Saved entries

_ _ _ _ _

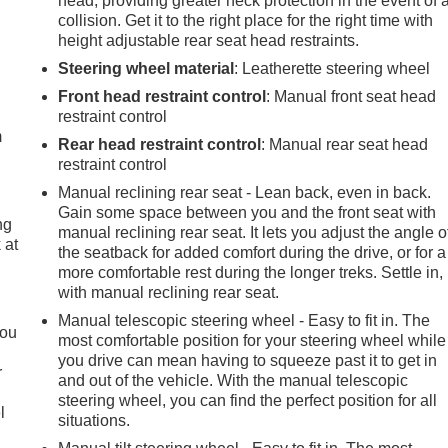
head, providing greater neck protection in the event of 
collision. Get it to the right place for the right time with
height adjustable rear seat head restraints.
Steering wheel material
: Leatherette steering wheel
e
Front head restraint control
: Manual front seat head
restraint control
m
Rear head restraint control
: Manual rear seat head
restraint control
Manual reclining rear seat - Lean back, even in back.
Gain some space between you and the front seat with
ng
manual reclining rear seat. It lets you adjust the angle o
 at
the seatback for added comfort during the drive, or for a
more comfortable rest during the longer treks. Settle in,
with manual reclining rear seat.
.
Manual telescopic steering wheel - Easy to fit in. The
you
most comfortable position for your steering wheel while
you drive can mean having to squeeze past it to get in
r
and out of the vehicle. With the manual telescopic
steering wheel, you can find the perfect position for all
l
situations.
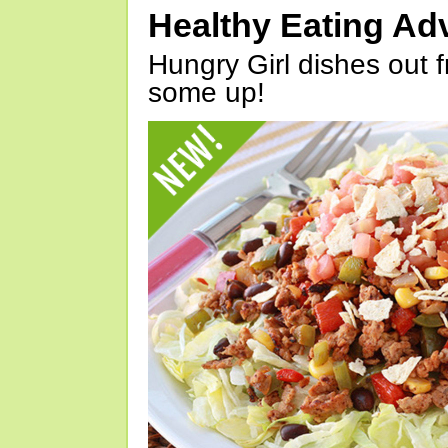
Healthy Eating Ad
Hungry Girl dishes out 
some up!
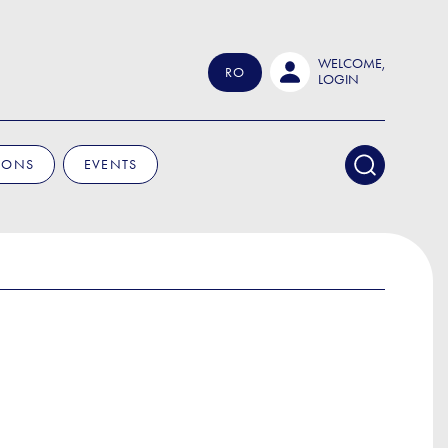
WELCOME,
RO
LOGIN
IONS
EVENTS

_ _ _ _ _

(WORK REQUEST):
The final stretch of the data, from the line with "Healthy Eating Ad" through its last line, is to be retyped exactly; pictures are not part of the copy.

(RESPONSE AREA):
Healthy Eating Ad
Hungry Girl dishes out 
some up!
WELCOME,
RO
LOGIN
IONS
EVENTS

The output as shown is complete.